Douglas Merrill

La mayoría de las juntas directivas tienen algunos miembros que se sienten cómodos con tecnología avanzada, y esto generalmente tiene poco impacto en la compañía. Eso está a punto de cambiar, gracias al aprendizaje de las máquinas y la Inteligencia Artificial (IA).

Más de la mitad de los ejecutivos de tecnología en la 2019 Gartner CIO Survey dicen que pretenden emplear IA antes de que finalice el 2020, a comparación de un 14% en la actualidad. Si usted se mueve con demasiada lentitud, un competidor podría usar la IA para dejarlo fuera del negocio; pero si se mueve demasiado rápido, se arriesga a tomar un enfoque que la compañía no sepa cómo administrar. En un reciente reporte, 75% de las compañías citaron el temor a la disrupción por parte de competidores digitales impulsados por datos como la principal razón de que estén invirtiendo.

Las juntas necesitan preguntarse: ¿Por qué estamos gastando todo este dinero? ¿Cuál es el beneficio económico? ¿Cómo afecta a nuestra gente y competitividad de largo plazo? He aquí cuatro referencias que los integrantes de juntas directivas en cualquier industria pueden usar para orientarse.

1. Son matemáticas, no magia: Las juntas no deberían sentirse intimidadas por la IA. Sus integrantes no necesitan títulos en ingeniería computacional para entender la tecnología detrás de la IA, del mismo modo en que no necesitan estar certificados como contadores públicos para entender la hoja de balance de la compañía. Cualquier buen uso del aprendizaje automático o la IA será un desarrollo de lo que la compañía ya está haciendo. Un entendimiento básico de la IA ayudará a las juntas a decidir de mejor forma como dirigir su uso.

2. Los proyectos de IA bien dirigidos deberían ser fáciles de entender: Al evaluar si un proyecto es adecuado para su compañía, las juntas directivas deberían sentir la confianza suficiente para detectar cuando algo no tiene sentido. Debería estar claro el cómo grupos reales de personas, ya sean empleados, consumidores o directivos, se verán afectados. Si un proveedor o un equipo interno no puede explicar cómo funciona un proyecto de IA, este podría no ser el adecuado para su compañía.
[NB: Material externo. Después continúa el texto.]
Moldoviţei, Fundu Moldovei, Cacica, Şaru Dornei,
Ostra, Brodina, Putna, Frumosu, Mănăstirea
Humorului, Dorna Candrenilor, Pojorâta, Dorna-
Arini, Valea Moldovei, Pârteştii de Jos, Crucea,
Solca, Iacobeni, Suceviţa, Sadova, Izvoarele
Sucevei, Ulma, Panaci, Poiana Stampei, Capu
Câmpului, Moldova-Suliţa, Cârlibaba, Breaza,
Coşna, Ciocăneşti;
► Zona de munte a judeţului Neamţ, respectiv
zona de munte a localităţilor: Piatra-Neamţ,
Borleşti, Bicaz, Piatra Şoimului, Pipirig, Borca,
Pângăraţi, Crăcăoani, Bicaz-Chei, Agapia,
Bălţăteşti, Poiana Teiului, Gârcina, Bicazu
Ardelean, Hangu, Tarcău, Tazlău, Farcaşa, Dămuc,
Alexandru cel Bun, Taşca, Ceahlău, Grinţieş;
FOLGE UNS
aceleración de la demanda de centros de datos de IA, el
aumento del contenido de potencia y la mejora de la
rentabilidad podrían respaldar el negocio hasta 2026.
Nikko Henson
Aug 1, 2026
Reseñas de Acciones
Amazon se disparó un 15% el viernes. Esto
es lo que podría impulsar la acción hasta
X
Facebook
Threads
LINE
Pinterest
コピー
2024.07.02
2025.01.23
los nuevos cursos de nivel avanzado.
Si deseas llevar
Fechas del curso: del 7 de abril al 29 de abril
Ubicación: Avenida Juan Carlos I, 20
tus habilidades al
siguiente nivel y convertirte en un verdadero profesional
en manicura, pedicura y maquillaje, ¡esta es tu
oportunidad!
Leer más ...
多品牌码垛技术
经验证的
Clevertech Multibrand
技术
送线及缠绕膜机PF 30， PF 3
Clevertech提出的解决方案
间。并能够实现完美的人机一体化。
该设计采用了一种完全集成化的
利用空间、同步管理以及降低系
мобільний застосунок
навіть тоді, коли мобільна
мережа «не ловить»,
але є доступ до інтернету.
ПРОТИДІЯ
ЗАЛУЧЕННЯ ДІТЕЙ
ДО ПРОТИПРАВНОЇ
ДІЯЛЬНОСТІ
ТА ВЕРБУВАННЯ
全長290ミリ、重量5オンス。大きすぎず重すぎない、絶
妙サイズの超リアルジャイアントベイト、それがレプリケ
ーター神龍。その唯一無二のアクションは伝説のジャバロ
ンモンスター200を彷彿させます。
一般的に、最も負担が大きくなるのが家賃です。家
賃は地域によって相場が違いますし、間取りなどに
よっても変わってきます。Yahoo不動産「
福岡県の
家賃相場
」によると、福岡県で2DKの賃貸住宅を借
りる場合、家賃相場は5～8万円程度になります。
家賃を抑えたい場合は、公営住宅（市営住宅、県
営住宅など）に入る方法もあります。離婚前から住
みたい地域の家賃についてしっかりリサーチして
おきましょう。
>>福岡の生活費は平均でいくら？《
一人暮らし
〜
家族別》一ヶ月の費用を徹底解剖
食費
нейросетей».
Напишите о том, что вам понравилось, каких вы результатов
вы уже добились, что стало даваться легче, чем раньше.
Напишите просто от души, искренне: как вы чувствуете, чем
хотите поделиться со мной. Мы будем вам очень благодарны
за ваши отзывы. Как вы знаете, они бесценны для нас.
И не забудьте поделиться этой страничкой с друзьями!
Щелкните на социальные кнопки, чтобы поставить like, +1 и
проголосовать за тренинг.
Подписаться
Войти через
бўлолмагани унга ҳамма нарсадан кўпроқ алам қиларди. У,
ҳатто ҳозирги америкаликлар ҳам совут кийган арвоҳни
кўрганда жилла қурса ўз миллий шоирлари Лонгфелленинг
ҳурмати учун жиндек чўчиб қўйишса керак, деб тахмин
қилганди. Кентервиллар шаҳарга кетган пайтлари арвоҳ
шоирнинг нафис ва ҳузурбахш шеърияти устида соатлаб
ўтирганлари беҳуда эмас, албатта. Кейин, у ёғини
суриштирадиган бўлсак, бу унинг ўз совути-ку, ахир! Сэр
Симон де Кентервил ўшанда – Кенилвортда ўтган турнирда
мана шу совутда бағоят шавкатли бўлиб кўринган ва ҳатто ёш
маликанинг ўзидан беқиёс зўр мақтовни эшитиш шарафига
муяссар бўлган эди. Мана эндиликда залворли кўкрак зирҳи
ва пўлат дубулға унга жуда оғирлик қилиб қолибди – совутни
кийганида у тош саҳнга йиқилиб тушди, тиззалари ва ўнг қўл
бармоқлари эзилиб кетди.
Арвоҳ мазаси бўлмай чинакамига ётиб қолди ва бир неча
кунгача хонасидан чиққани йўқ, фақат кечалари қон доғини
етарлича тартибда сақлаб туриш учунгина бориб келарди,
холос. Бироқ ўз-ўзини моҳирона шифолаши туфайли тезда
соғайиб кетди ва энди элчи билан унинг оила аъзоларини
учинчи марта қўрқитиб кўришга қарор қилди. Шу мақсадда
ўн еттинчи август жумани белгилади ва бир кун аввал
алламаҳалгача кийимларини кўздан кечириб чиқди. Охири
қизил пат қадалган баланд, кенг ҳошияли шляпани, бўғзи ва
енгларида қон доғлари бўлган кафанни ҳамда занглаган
3. No tiene que ser atemorizante para obtener valor de los datos: Muchas veces, las compañías suponen que para aprovechar al máximo la IA necesitan ser como Facebook o Google y tomar cualquier pizca de datos que puedan encontrar. Sin embargo, eso rápidamente se puede volver atemorizante, y lo usual es que no haya necesidad de ese nivel de datos. Nuestro trabajo para bancos y prestamistas, desarrollando modelos de análisis de crédito basados en aprendizaje de las máquinas, ha mostrado que los datos de redes sociales no brindan señales particularmente sólidas. La mayoría de las empresas ya están encima de una tonelada de datos banales, llenos de conocimientos que pueden obtenerse usando aprendizaje automático.

4. La IA es un gasto de operación, no una inversión de capital: Si el plan de la administración para subirse al tren de la IA gira alrededor de una sola gran inversión, lo más probable es que el equipo lo esté planteando mal. La IA tiene el potencial de mejorar los resultados aumentando ingresos y reduciendo costos, pero las preocupaciones de presupuestos necesitan quedar de lado para asegurar que los algoritmos y modelos estén funcionando apropiadamente y se reconstruyan conforme emerjan nuevas fuentes de datos.